A inflação acumulada de 2022 foi puxada principalmente pelos alimentos e bebidas, que tiveram alta de preços de 11,64% no ano, acima dos 7,94% de 2021. Também tiveram impacto importante os gastos com saúde e cuidados pessoais, que ficaram 11,43% mais caros. O grupo de despesas vestuário, por sua vez, teve a maior variação no mês: 18,02%.

Os transportes ajudaram a frear o IPCA de 2022, ao registrar deflação (queda de preços) de 1,29% no ano. Esse grupo de despesas havia acumulado inflação de 21,03% no ano anterior.

O grupo comunicação também fechou o ano com deflação: -1,02%. Os demais grupos apresentaram as seguintes taxas de inflação no ano: artigos de residência (7,89%), despesas pessoais (7,77%), educação (7,48%) e habitação (0,07%).

Dezembro

A inflação oficial, medida pelo Índice Nacional de Preços ao Consumidor Amplo (IPCA), ficou em 0,62% em dezembro. A taxa ficou acima do 0,41% do mês anterior mas abaixo do 0,73% de dezembro de 2021.

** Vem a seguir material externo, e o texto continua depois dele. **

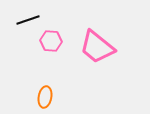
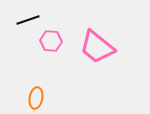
orange ellipse: moved 9 px left, 1 px down
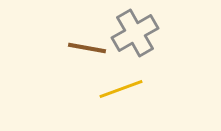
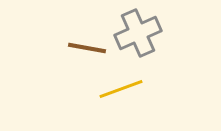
gray cross: moved 3 px right; rotated 6 degrees clockwise
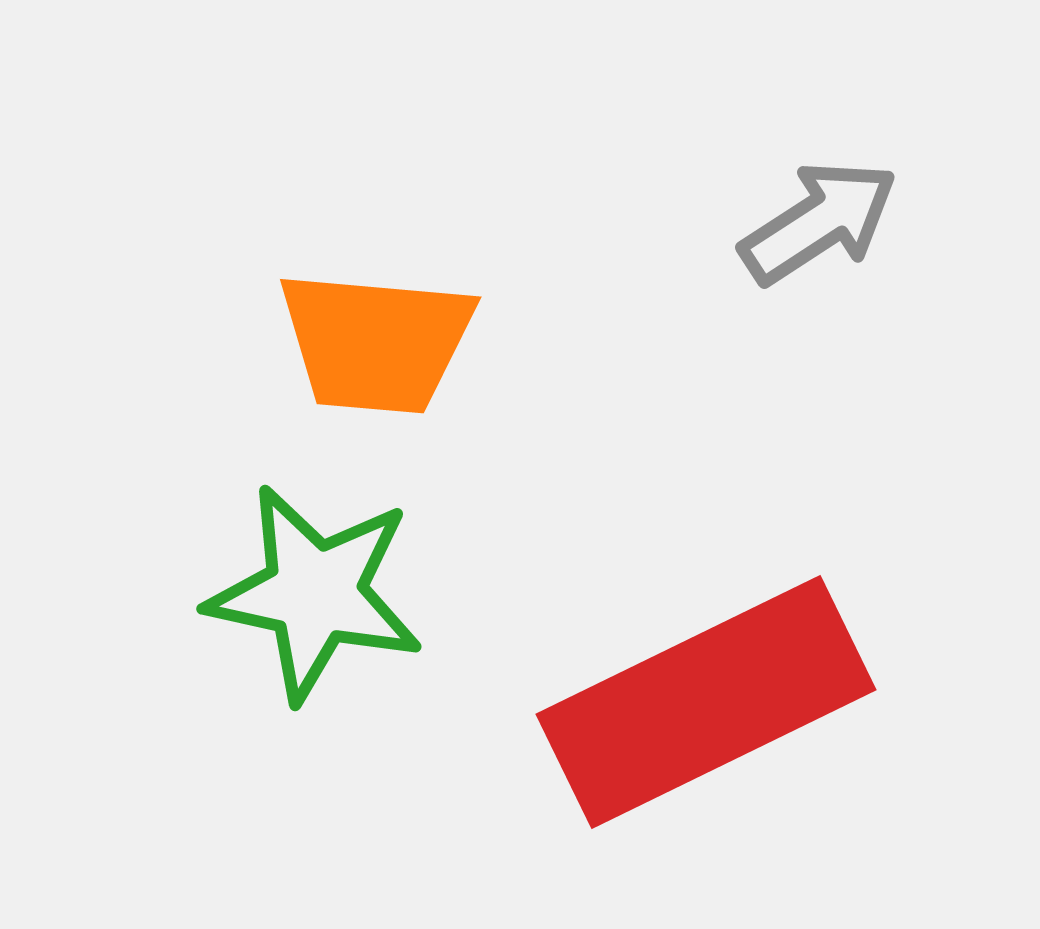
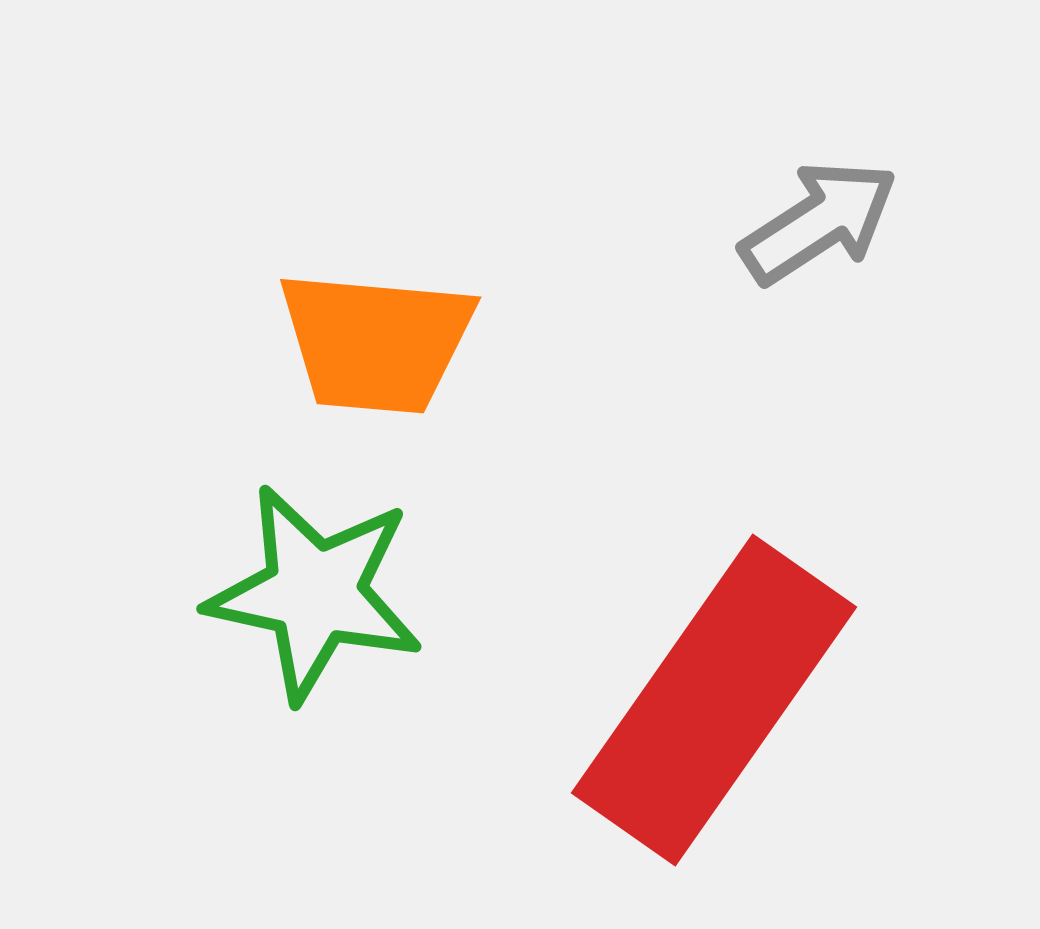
red rectangle: moved 8 px right, 2 px up; rotated 29 degrees counterclockwise
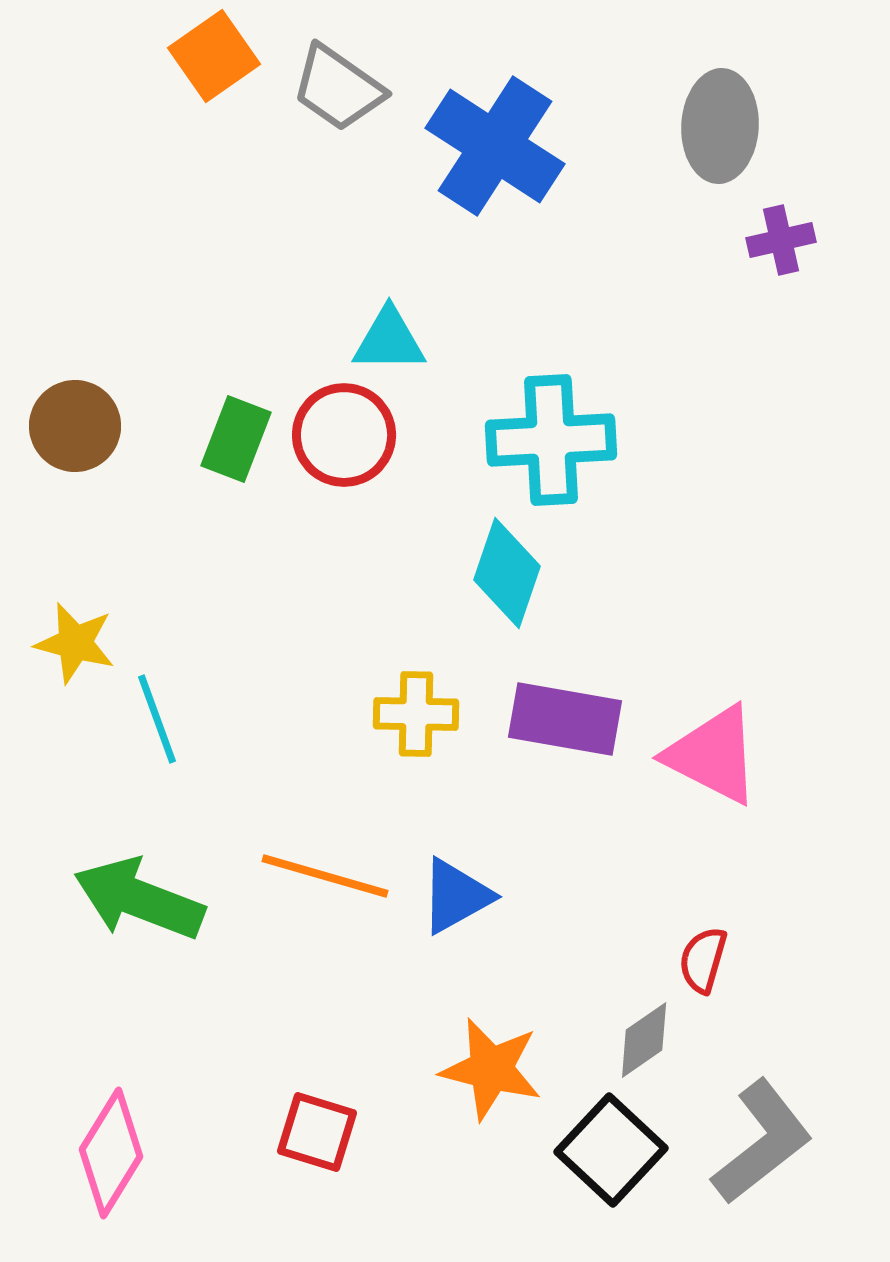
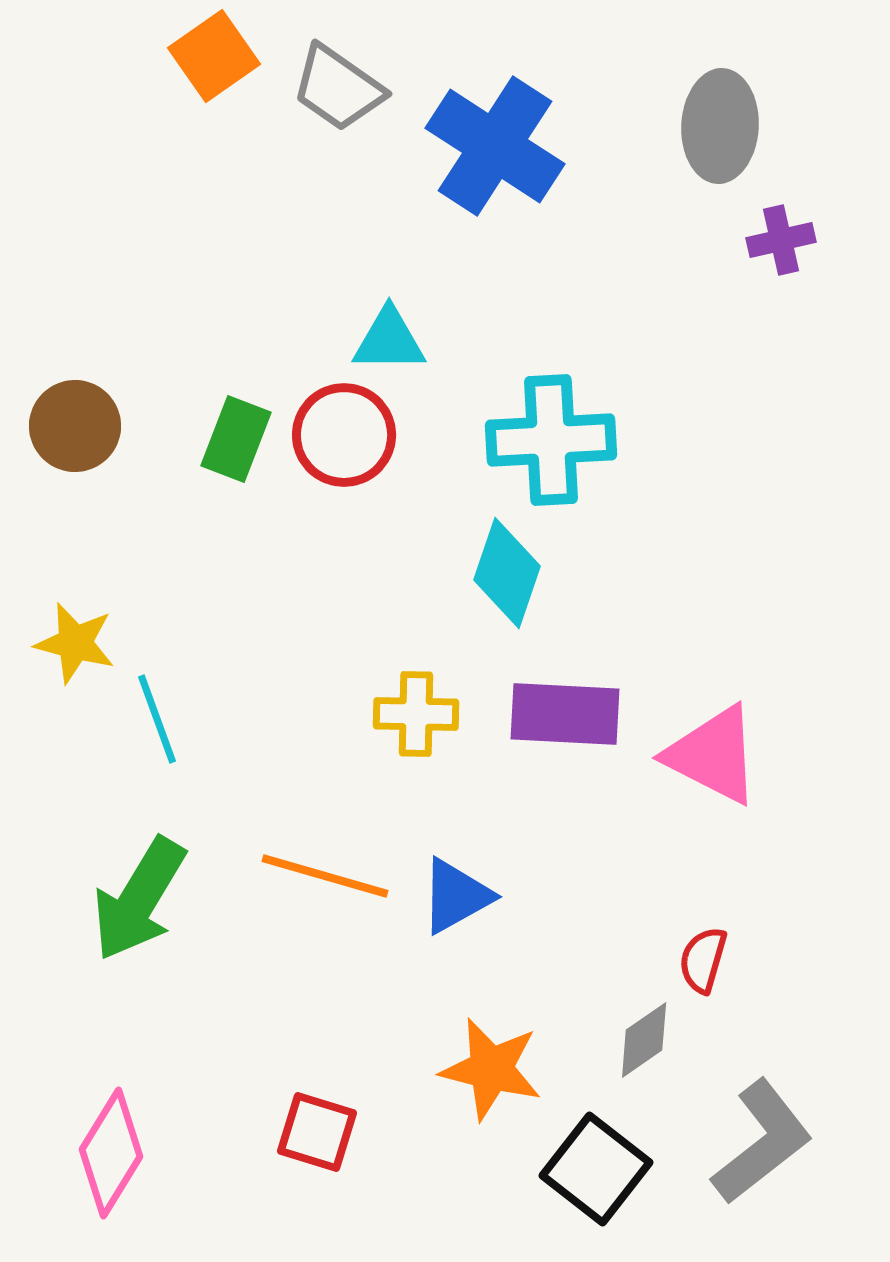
purple rectangle: moved 5 px up; rotated 7 degrees counterclockwise
green arrow: rotated 80 degrees counterclockwise
black square: moved 15 px left, 19 px down; rotated 5 degrees counterclockwise
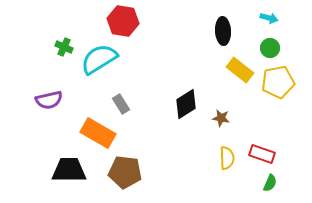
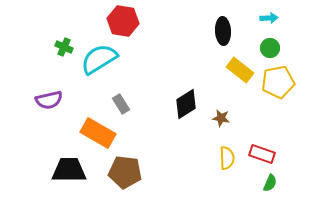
cyan arrow: rotated 18 degrees counterclockwise
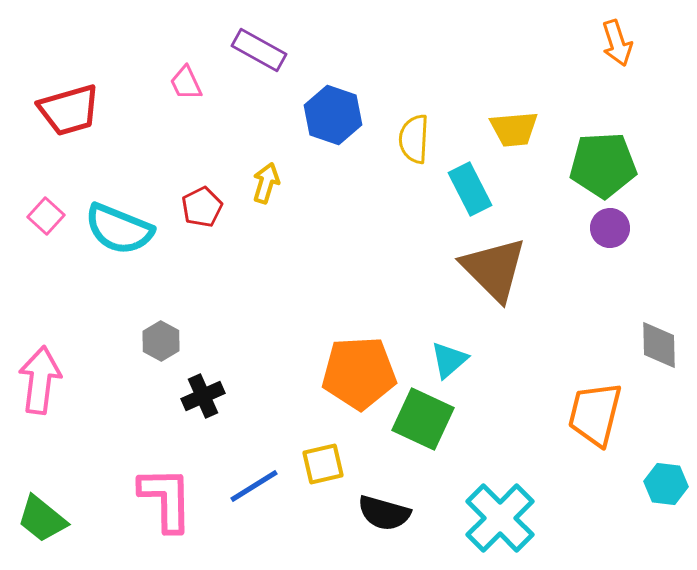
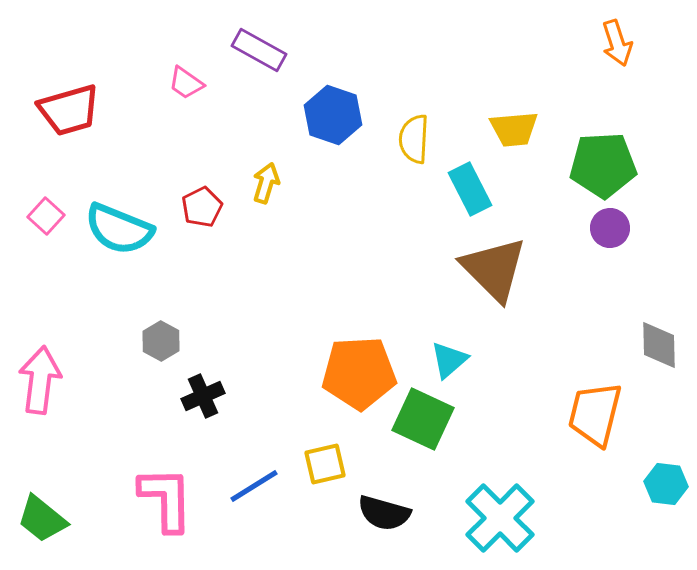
pink trapezoid: rotated 30 degrees counterclockwise
yellow square: moved 2 px right
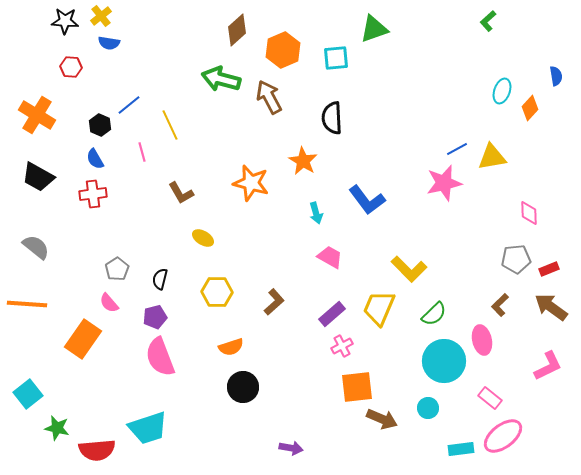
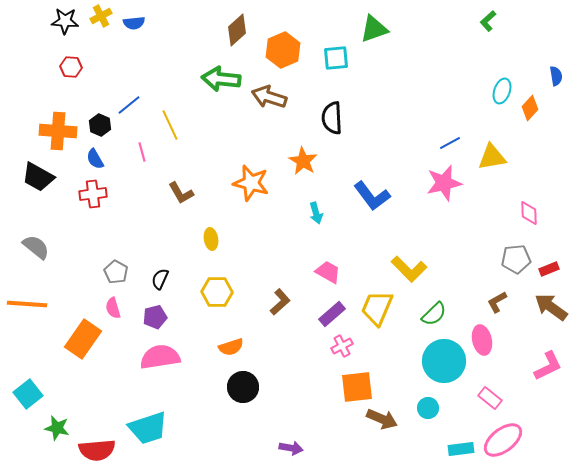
yellow cross at (101, 16): rotated 10 degrees clockwise
blue semicircle at (109, 43): moved 25 px right, 20 px up; rotated 15 degrees counterclockwise
green arrow at (221, 79): rotated 9 degrees counterclockwise
brown arrow at (269, 97): rotated 44 degrees counterclockwise
orange cross at (37, 115): moved 21 px right, 16 px down; rotated 27 degrees counterclockwise
blue line at (457, 149): moved 7 px left, 6 px up
blue L-shape at (367, 200): moved 5 px right, 4 px up
yellow ellipse at (203, 238): moved 8 px right, 1 px down; rotated 50 degrees clockwise
pink trapezoid at (330, 257): moved 2 px left, 15 px down
gray pentagon at (117, 269): moved 1 px left, 3 px down; rotated 10 degrees counterclockwise
black semicircle at (160, 279): rotated 10 degrees clockwise
brown L-shape at (274, 302): moved 6 px right
pink semicircle at (109, 303): moved 4 px right, 5 px down; rotated 25 degrees clockwise
brown L-shape at (500, 305): moved 3 px left, 3 px up; rotated 15 degrees clockwise
yellow trapezoid at (379, 308): moved 2 px left
pink semicircle at (160, 357): rotated 102 degrees clockwise
pink ellipse at (503, 436): moved 4 px down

A maior alta de preços do mês veio do grupo saúde e cuidados pessoais (1,60%), que também teve o maior impacto na inflação oficial no período. Os itens com maior impacto nesse grupo foram produtos de higiene pessoal (3,65%), em especial os perfumes que, com uma alta de 9,02% tiveram o maior impacto individual no IPCA.

Com uma inflação de 0,66%, os alimentos e bebidas tiveram o segundo maior impacto na inflação oficial de dezembro, puxados pelas altas de preços de produtos como tomate (14,17%), feijão-carioca (7,37%), cebola (4,56%) e arroz (3,77%).

Nenhum grupo de despesas apresentou queda de preços no mês. Mas grupos como transporte e habitação tiveram mais baixas que em novembro. Os transportes tiveram taxa de 0,21% em dezembro, abaixo do 0,83% de novembro, devido às quedas de preços da gasolina (1,04%), óleo diesel (2,07%) e gás veicular (0,45%).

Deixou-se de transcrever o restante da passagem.